◆ EXERCISE BRIEF: Every line below that has the word "кухонь" counts once; report how many lines that makes, with no other words.

◆ SUPPLIED MATERIAL:
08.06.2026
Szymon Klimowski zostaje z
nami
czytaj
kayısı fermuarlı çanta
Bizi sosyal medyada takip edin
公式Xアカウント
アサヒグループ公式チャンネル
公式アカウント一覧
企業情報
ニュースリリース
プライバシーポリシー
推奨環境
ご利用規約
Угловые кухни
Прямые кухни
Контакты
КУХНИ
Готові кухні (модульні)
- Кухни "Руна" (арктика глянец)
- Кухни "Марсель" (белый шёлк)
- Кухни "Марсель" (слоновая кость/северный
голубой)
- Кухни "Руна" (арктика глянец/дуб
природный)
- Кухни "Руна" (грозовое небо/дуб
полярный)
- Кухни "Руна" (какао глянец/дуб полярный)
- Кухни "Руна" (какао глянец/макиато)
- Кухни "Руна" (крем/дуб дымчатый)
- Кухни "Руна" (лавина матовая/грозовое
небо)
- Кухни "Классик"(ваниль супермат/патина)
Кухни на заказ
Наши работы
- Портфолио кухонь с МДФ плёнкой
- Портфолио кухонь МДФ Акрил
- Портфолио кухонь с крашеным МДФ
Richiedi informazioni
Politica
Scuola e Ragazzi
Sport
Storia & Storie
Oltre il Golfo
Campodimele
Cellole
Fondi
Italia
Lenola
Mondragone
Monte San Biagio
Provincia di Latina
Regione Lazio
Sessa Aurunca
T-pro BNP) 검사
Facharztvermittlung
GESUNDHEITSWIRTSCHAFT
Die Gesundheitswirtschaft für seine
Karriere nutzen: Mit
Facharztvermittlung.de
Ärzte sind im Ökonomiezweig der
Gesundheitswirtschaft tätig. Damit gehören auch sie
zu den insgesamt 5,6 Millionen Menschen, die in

==

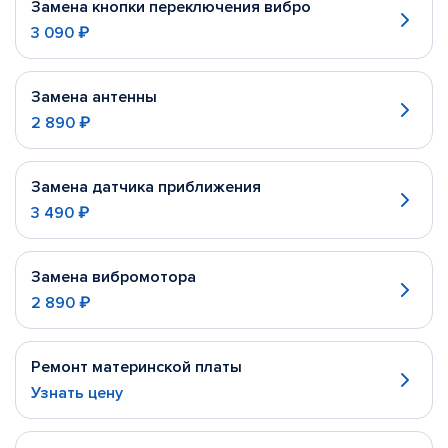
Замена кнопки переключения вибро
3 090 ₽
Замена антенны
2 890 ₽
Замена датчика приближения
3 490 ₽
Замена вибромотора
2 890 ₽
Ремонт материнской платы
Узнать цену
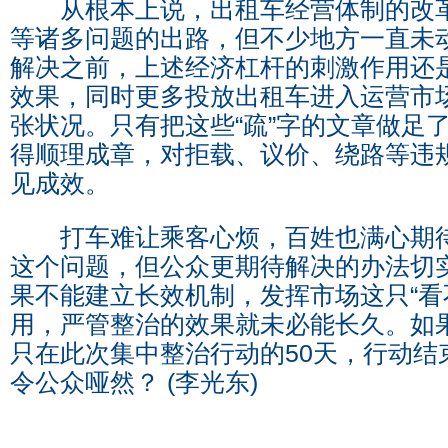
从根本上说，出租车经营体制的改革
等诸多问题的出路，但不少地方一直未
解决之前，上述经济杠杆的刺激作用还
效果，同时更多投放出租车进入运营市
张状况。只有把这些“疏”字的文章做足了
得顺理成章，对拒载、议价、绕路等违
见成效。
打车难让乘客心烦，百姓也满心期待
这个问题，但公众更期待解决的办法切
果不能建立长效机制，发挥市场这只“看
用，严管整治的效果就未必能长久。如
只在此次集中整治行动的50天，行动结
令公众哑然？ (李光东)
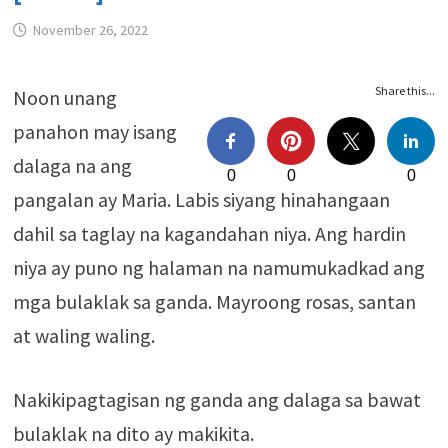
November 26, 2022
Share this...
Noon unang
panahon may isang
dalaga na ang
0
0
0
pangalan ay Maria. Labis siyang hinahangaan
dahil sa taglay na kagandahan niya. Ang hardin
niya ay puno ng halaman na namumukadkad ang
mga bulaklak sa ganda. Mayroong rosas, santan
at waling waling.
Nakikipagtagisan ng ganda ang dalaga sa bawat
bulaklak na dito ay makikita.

◆ SOLUTION: 3